## Task goal
Exactly as written, copy every line from the one containing "VÉRONIQUE TRABUJO" through the end of the records, with the pictures left out.

## Input data
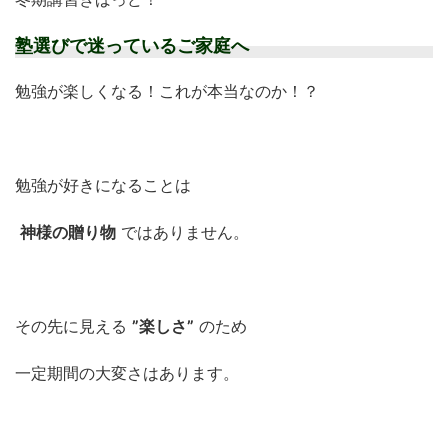
塾選びで迷っているご家庭へ
勉強が楽しくなる！これが本当なのか！？
勉強が好きになることは
神様の贈り物
ではありません。
その先に見える
”楽しさ”
のため
一定期間の大変さはあります。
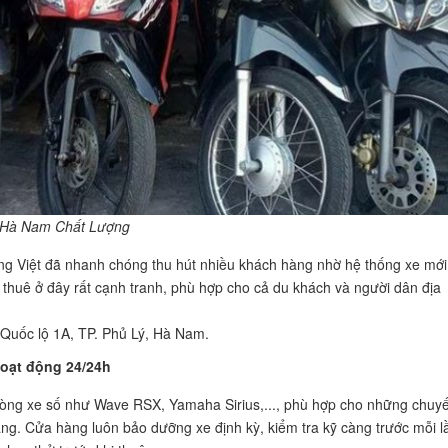
ý Hà Nam Chất Lượng
 Việt đã nhanh chóng thu hút nhiều khách hàng nhờ hệ thống xe mới
 thuê ở đây rất cạnh tranh, phù hợp cho cả du khách và người dân địa
 Quốc lộ 1A, TP. Phủ Lý, Hà Nam.
hoạt động 24/24h
òng xe số như Wave RSX, Yamaha Sirius,..., phù hợp cho những chuy
ẳng. Cửa hàng luôn bảo dưỡng xe định kỳ, kiểm tra kỹ càng trước mỗi l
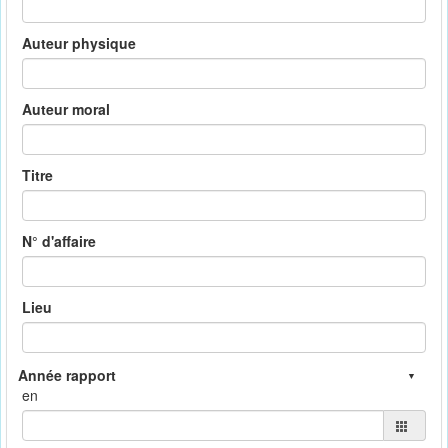
Auteur physique
Auteur moral
Titre
N° d'affaire
Lieu
en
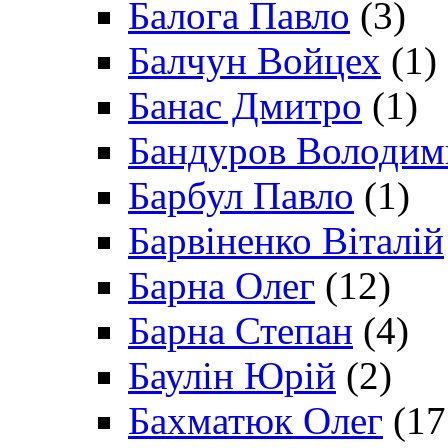
Балога Павло
(3)
Балчун Войцех
(1)
Банас Дмитро
(1)
Бандуров Володим
Барбул Павло
(1)
Барвіненко Віталій
Барна Олег
(12)
Барна Степан
(4)
Баулін Юрій
(2)
Бахматюк Олег
(17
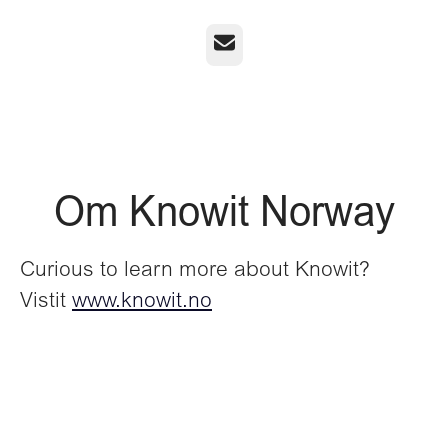
E-post
Om Knowit Norway
Curious to learn more about Knowit?
Vistit
www.knowit.no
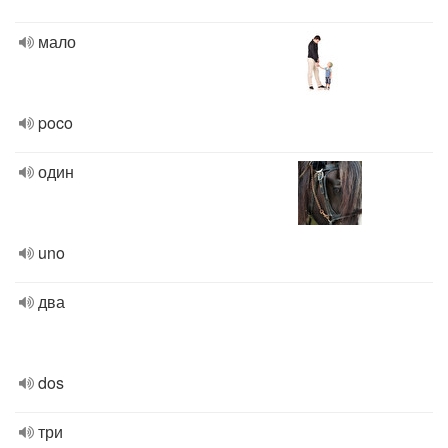
мало
poco
один
uno
два
dos
три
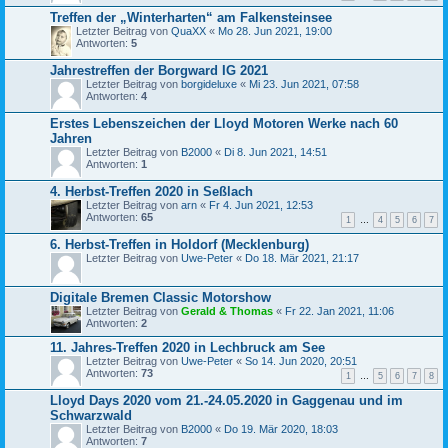
Treffen der „Winterharten“ am Falkensteinsee
Letzter Beitrag von
QuaXX
«
Mo 28. Jun 2021, 19:00
Antworten:
5
Jahrestreffen der Borgward IG 2021
Letzter Beitrag von
borgideluxe
«
Mi 23. Jun 2021, 07:58
Antworten:
4
Erstes Lebenszeichen der Lloyd Motoren Werke nach 60
Jahren
Letzter Beitrag von
B2000
«
Di 8. Jun 2021, 14:51
Antworten:
1
4. Herbst-Treffen 2020 in Seßlach
Letzter Beitrag von
arn
«
Fr 4. Jun 2021, 12:53
Antworten:
65
1
…
4
5
6
7
6. Herbst-Treffen in Holdorf (Mecklenburg)
Letzter Beitrag von
Uwe-Peter
«
Do 18. Mär 2021, 21:17
Digitale Bremen Classic Motorshow
Letzter Beitrag von
Gerald & Thomas
«
Fr 22. Jan 2021, 11:06
Antworten:
2
11. Jahres-Treffen 2020 in Lechbruck am See
Letzter Beitrag von
Uwe-Peter
«
So 14. Jun 2020, 20:51
Antworten:
73
1
…
5
6
7
8
Lloyd Days 2020 vom 21.-24.05.2020 in Gaggenau und im
Schwarzwald
Letzter Beitrag von
B2000
«
Do 19. Mär 2020, 18:03
Antworten:
7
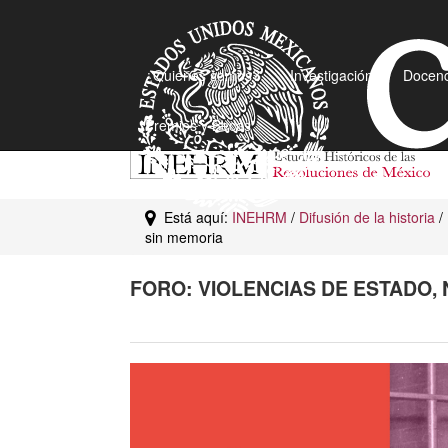
¿Quiénes somos?
Investigación
Docenc
Premios y Becas
Está aquí:
INEHRM
/
Difusión de la historia
/
sin memoria
FORO: VIOLENCIAS DE ESTADO,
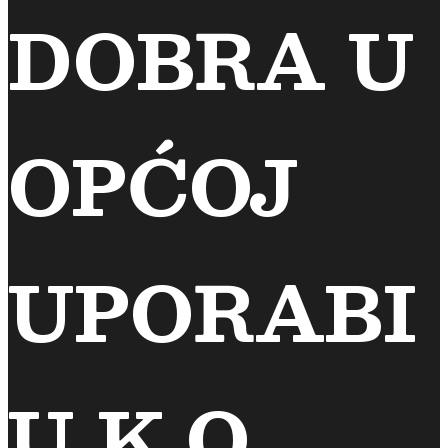
DOBRA U
OPĆOJ
UPORABI
U K.O.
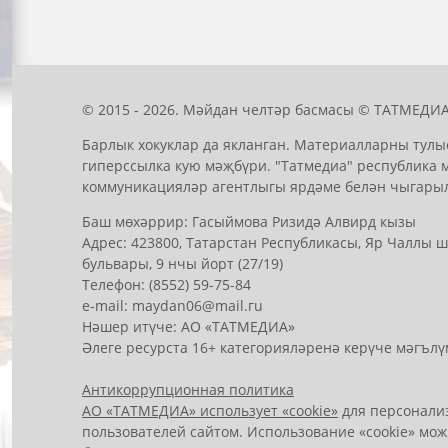
© 2015 - 2026. Мәйдан челтәр басмасы © ТАТМЕДИА
Барлык хокуклар да якланган. Материалларны тулы
гиперссылка кую мәҗбүри. "Татмедиа" республика 
коммуникацияләр агентлыгы ярдәме белән чыгары
Баш мөхәррир: Гасыймова Ризидә Алвирд кызы
Адрес: 423800, Татарстан Республикасы, Яр Чаллы
бульвары, 9 нчы йорт (27/19)
Телефон: (8552) 59-75-84
е-mail: mауdаn06@mail.гu
Нәшер итүче: АО «ТАТМЕДИА»
Әлеге ресурста 16+ категорияләренә керүче мәгълү
Антикоррупционная политика
АО «ТАТМЕДИА» использует «cookie»
для персонализ
пользователей сайтом. Использование «cookie» мож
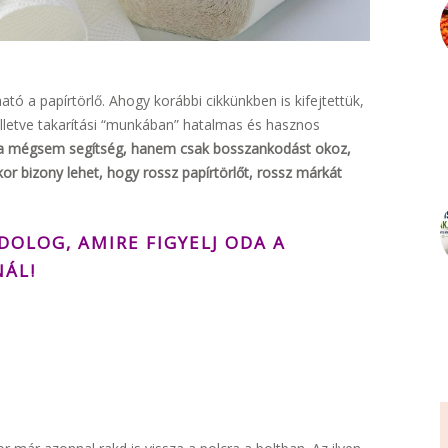
tó a papírtörlő. Ahogy korábbi cikkünkben is kifejtettük,
illetve takarítási “munkában” hatalmas és hasznos
a mégsem segítség, hanem csak bosszankodást okoz,
or bizony lehet, hogy rossz papírtörlőt, rossz márkát
 DOLOG, AMIRE FIGYELJ ODA A
NÁL!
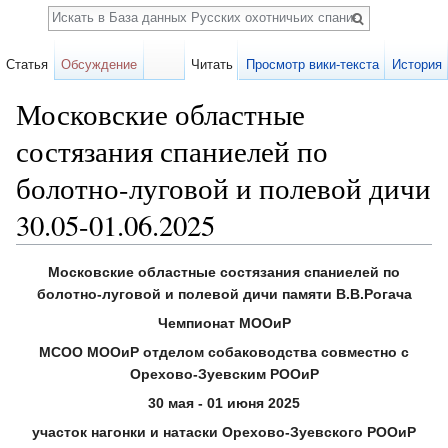
Поиск
Статья
Обсуждение
Читать
Просмотр вики-текста
История
Московские областные
состязания спаниелей по
болотно-луговой и полевой дичи
30.05-01.06.2025
Перейти к:
навигация
,
поиск
Московские областные состязания спаниелей по
болотно-луговой и полевой дичи памяти В.В.Рогача
Чемпионат МООиР
МСОО МООиР отделом собаководства совместно с
Орехово-Зуевским РООиР
30 мая - 01 июня 2025
участок нагонки и натаски Орехово-Зуевского РООиР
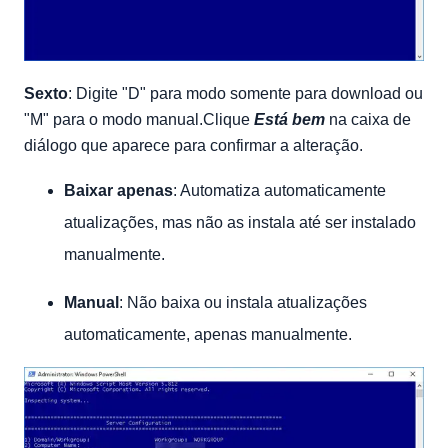
Sexto
: Digite "D" para modo somente para download ou
"M" para o modo manual.Clique
Está bem
na caixa de
diálogo que aparece para confirmar a alteração.
Baixar apenas
: Automatiza automaticamente
atualizações, mas não as instala até ser instalado
manualmente.
Manual
: Não baixa ou instala atualizações
automaticamente, apenas manualmente.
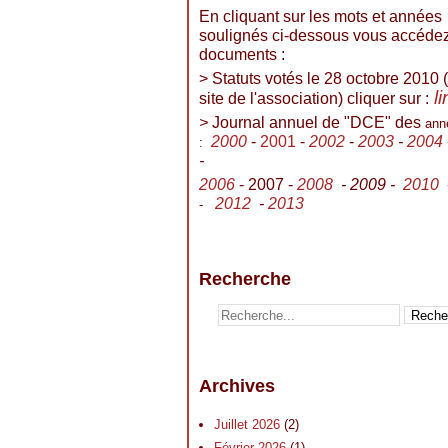
En cliquant sur les mots et années
soulignés ci-dessous vous accéde
documents :
> Statuts votés le 28 octobre 2010 (
l
site de l'association) cliquer sur :
>
Journal annuel de "DCE" des
ann
2000
-
2001
-
2002
-
2003
-
2004
:
-
2006
- 2007 -
2008
- 2009 -
2010
2012
-
2013
-
Recherche
Archives
Juillet 2026
(2)
Février 2026
(1)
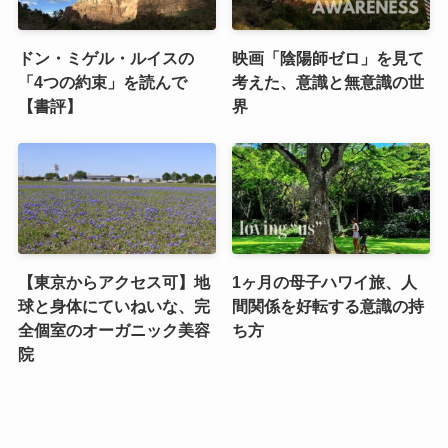
ドン・ミゲル・ルイスの
映画「陰陽師ゼロ」を見て
「4つの約束」を読んで
考えた、意識と無意識の世
【書評】
界
【東京からアクセス可】地
1ヶ月の母子ハワイ旅、人
球と身体にていねいな、完
間関係を好転する意識の持
全個室のオーガニック美容
ち方
院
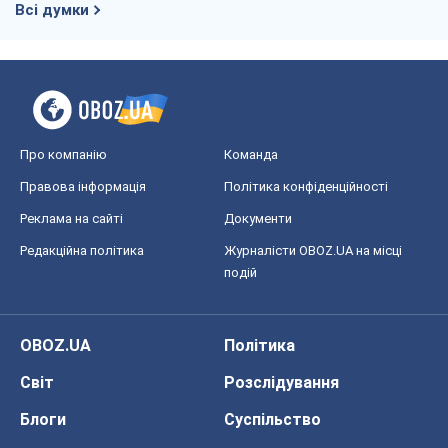
Всі думки
Про компанію
Команда
Правова інформація
Політика конфіденційності
Реклама на сайті
Документи
Редакційна політика
Журналісти OBOZ.UA на місці
подій
OBOZ.UA
Політика
Світ
Розслідування
Блоги
Суспільство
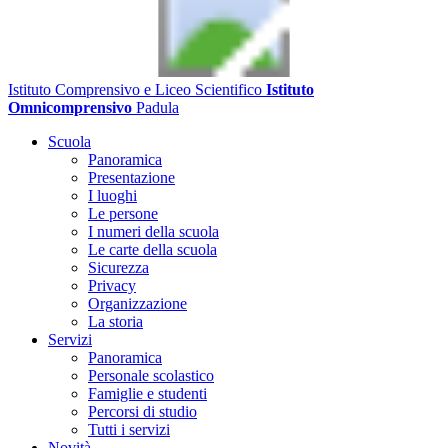
Istituto Comprensivo e Liceo Scientifico
Istituto
Omnicomprensivo
Padula
Scuola
Panoramica
Presentazione
I luoghi
Le persone
I numeri della scuola
Le carte della scuola
Sicurezza
Privacy
Organizzazione
La storia
Servizi
Panoramica
Personale scolastico
Famiglie e studenti
Percorsi di studio
Tutti i servizi
Novità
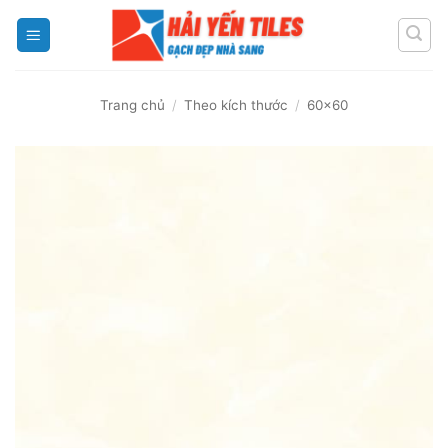
Skip
to
content
Trang chủ
/
Theo kích thước
/
60x60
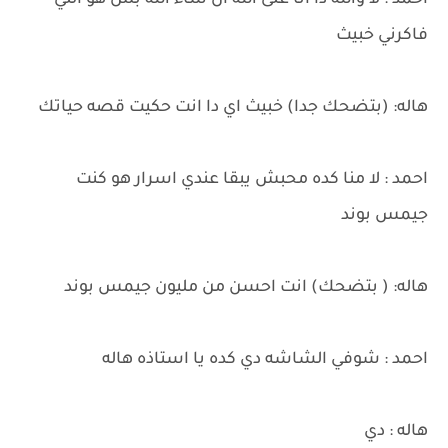
احمد : لا والله دا انا على الله أن شاء الله بس هو اللي
فاكرني خبيث
هاله: (بتضحك جدا) خبيث اي دا انت حكيت قصه حياتك
احمد : لا منا كده محبش يبقا عندي اسرار هو كنت
جيمس بوند
هاله: ( بتضحك) انت احسن من مليون جيمس بوند
احمد : شوفي الشاشه دي كده يا استاذه هاله
هاله : دي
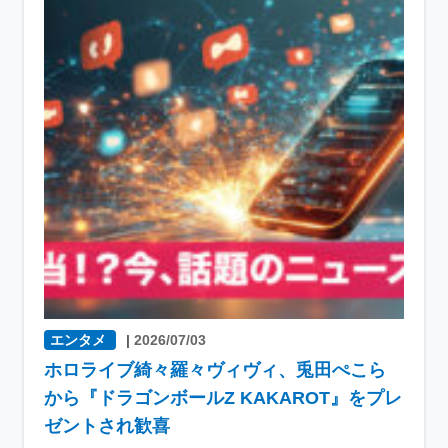
エンタメ
|
2026/07/03
ホロライブ綺々羅々ヴィヴィ、兎田ぺこら
から『ドラゴンボールZ KAKAROT』をプレ
ゼントされ歓喜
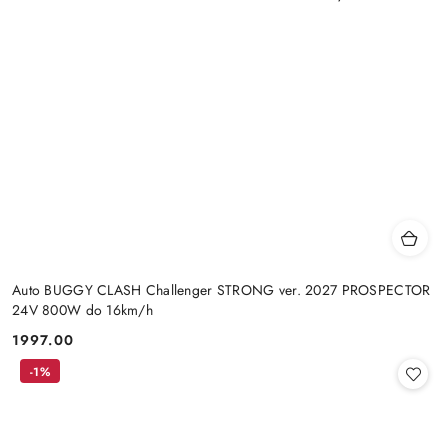
Auto BUGGY CLASH Challenger STRONG ver. 2027 PROSPECTOR
24V 800W do 16km/h
1997.00
Cena:
-1%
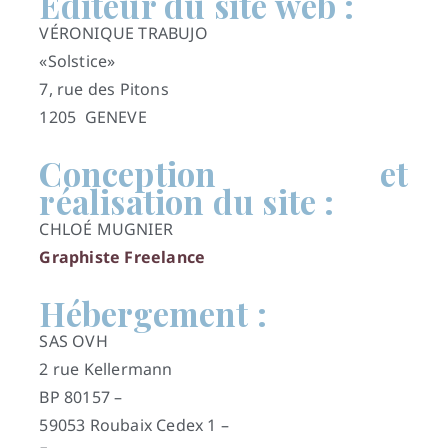
Éditeur du site web :
VÉRONIQUE TRABUJO
«Solstice»
7, rue des Pitons
1205 GENEVE
Conception et
réalisation du site :
CHLOÉ MUGNIER
Graphiste Freelance
Hébergement :
SAS OVH
2 rue Kellermann
BP 80157 –
59053 Roubaix Cedex 1 –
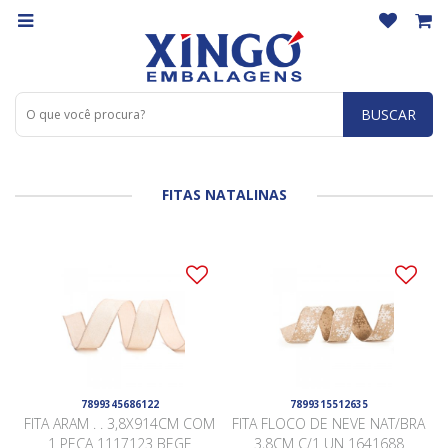
BUSCAR
FITAS NATALINAS
7899345686122
7899315512635
FITA ARAM . . 3,8X914CM COM
FITA FLOCO DE NEVE NAT/BRA
1 PEÇA 1117123 BEGE
3,8CM C/1 UN 1641688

## Final answer
VÉRONIQUE TRABUJO
«Solstice»
7, rue des Pitons
1205 GENEVE
Conception et
réalisation du site :
CHLOÉ MUGNIER
Graphiste Freelance
Hébergement :
SAS OVH
2 rue Kellermann
BP 80157 –
59053 Roubaix Cedex 1 –
BUSCAR
FITAS NATALINAS
7899345686122
7899315512635
FITA ARAM . . 3,8X914CM COM
FITA FLOCO DE NEVE NAT/BRA
1 PEÇA 1117123 BEGE
3,8CM C/1 UN 1641688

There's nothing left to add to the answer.